Alex Vogel: Wir haben in den Hallen gemerkt, dass die Weltmeister auf einmal Gesichter waren und gefeiert wurden. In Heidelberg haben wir teilweise einen Ansturm an Jugendlichen erlebt. Das Interesse der Jugend am Basketball ist gestiegen. Aber auch bei den aktuellen Testspielen vor Olympia sieht man die Auswirkungen sehr gut. Es sind unglaublich viele Zuschauer da, wir erleben eine große Begeisterung für den Sport. Plötzlich kennen die Leute Dennis Schröder, Franz Wagner, Moritz Wagner, Daniel Theis. Aber auch die Spieler, die in Deutschland oder Europa spielen, wie Andreas Obst. Das sind Spieler, die immer bekannter werden. Man spricht mehr über Basketball. Und die Lust auf dieses olympische Turnier ist deutlich größer als in der Vergangenheit. Dazu beigetragen hat sicherlich auch, dass das Vorbereitungsspiel zwischen Deutschland und den USA im Free-TV lief.

Wie erleben Sie das bei Ihrem Klub MLP Academics Heidelberg?

Es ist schön zu sehen, dass auf einmal Kids im Obst- oder Schröder-Trikot herumlaufen. Oder in verschiedenen Fanshirts der Nationalmannschaft. Die Kids stehen auf die Nationalmannschaft. Dieser Erfolg hat sie begeistert. Und es kommen mehr Menschen zum Basketball als in den Jahren zuvor.

Wie zufrieden kann die Basketball-Bundesliga denn sein mit der jüngsten Entwicklung?

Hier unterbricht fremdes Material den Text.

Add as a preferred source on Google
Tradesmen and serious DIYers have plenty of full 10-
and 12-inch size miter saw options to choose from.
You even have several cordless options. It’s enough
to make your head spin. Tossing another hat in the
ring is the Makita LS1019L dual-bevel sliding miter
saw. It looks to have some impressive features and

Sicherlich sind Begeisterung und Stimmung in den Hallen in wenigen Ländern so gut wie in Deutschland. Aber die Qualität der Basketball-Bundesliga im Vergleich zu anderen Ländern muss natürlich immer in Relation zu den finanziellen Möglichkeiten der einzelnen Vereine gesehen werden. Und da ist Deutschland weit von der Spitze entfernt. Der Push durch den WM-Titel hat die Position der deutschen Liga im Vergleich zu anderen Ligen im vergangenen Jahr nicht verbessert. Aber das muss man wohl vor allem langfristig beobachten.

Wie wichtig sind die Nationalmannschaft und die Erfolge als Zugpferd?

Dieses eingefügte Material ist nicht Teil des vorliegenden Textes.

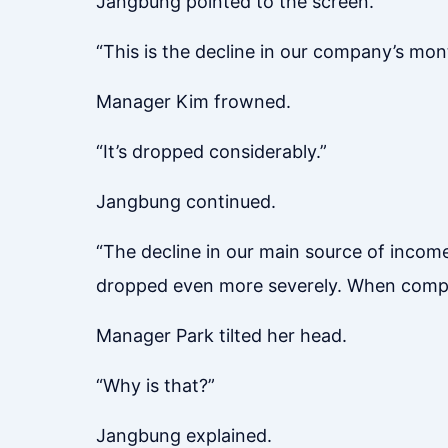
Jangbung pointed to the screen.
“This is the decline in our company’s mont
Manager Kim frowned.
“It’s dropped considerably.”
Jangbung continued.
“The decline in our main source of income
dropped even more severely. When compari
Manager Park tilted her head.
“Why is that?”
Jangbung explained.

In Sportarten wie Basketball ist es oft so, dass die Nationalmannschaft bei großen Turnieren im Mittelpunkt des Interesses steht. Aber sobald diese vorbei sind, ebbt der Hype wieder ab. Fußball wird immer die Nummer eins bleiben. Selbst wenn die Nationalmannschaft, wie jetzt vor der letzten EM, drei Turniere hintereinander “versagt”, erlebt die Fußball-Bundesliga trotzdem einen Boom. Basketball hat einfach einen anderen Stellenwert. Und die Begeisterung für die Basketball-Nationalmannschaft, wenn sie Erfolg hat, ist groß. Aber es wäre wirklich wünschenswert, wenn sich das noch viel mehr auf die nationale Liga übertragen würde. So extrem wie im Fußball ist das gar nicht das Ziel. Aber ein bisschen mehr Hype wäre schon schön.

“Basketball hat einfach eine natürliche Grenze”

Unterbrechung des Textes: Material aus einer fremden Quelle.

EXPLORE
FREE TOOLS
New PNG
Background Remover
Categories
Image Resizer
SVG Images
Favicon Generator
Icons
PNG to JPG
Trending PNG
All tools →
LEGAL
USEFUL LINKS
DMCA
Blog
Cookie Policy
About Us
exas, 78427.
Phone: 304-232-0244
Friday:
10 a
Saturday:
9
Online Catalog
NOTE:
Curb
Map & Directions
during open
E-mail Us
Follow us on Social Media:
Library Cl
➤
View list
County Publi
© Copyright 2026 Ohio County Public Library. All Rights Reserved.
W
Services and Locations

Alex Vogel, Basketball-Experte

Wie kann man das schaffen, abseits vom sportlichen Erfolg der Nationalmannschaft?

Basketball hat einfach eine natürliche Grenze, das gilt vermutlich für alle Sportarten außer Fußball. Aber die Nationalmannschaft spielt eine sehr große Rolle. Die Handball-Bundesliga zum Beispiel ist die stärkste Handball-Liga der Welt. Die BBL im Basketball ist das bei weitem nicht. Es geht also darum, die Qualität der BBL weiter zu steigern. Und das geht vor allem mit größeren finanziellen Möglichkeiten. Die Liga muss attraktiver werden – in jeglicher Hinsicht.

Trotzdem gibt es ja eine sehr positive Entwicklung des Basketballs und der Nationalmannschaft. Können Sie das erklären?

In der deutschen Jugendarbeit wurde über die letzten 15 Jahre einfach ein guter Job gemacht. Natürlich muss man immer hoffen, dass die entsprechenden Talente da sind. Und die hatten wir in den vergangenen Jahren. Hinzu kamen die Gründungen der Nachwuchs Basketball-Bundesliga (NBBL) und Jugend Basketball-Bundesliga (JBBL) 2006 und 2010. Generell gab es viele wichtige Veränderungen. Und das hat dann eben positive Auswirkungen. Eine verbesserte Jugendarbeit gibt den jungen Spielern die Möglichkeit, sich über diese Leistungsligen mit den Besten ihres Jahrgangs zu messen. Sie verbessern sich entsprechend. Und das hat zu dem Aufschwung im deutschen Basketball geführt.

Wo steht denn der deutsche Basketball im Moment im weltweiten Vergleich?

Was die Basketball-Bundesliga angeht, ist natürlich noch sehr, sehr viel Luft nach oben. Aber wenn wir auf die Nationalmannschaft schauen, müssen wir uns derzeit vor niemandem verstecken. Sicherlich ist Deutschland nicht die Mannschaft mit den meisten Talenten. Da gibt es Nationen wie die USA, wie Kanada, wie Frankreich, wie vermutlich auch Serbien mit einem Nikola Jokic, die vor uns stehen. Aber Basketball ist ein Teamsport und gerade bei Turnieren kommt es darauf an, dass die Rollenverteilung klar ist. Und dann hat Deutschland derzeit – es wird ja auch von der goldenen Generation gesprochen – genug Talent, um gepaart mit diesem Zusammenhalt, mit dieser klaren Rollenverteilung auch mit den besten Teams der Welt mithalten zu können. Und deshalb war der WM-Titel kein Zufall.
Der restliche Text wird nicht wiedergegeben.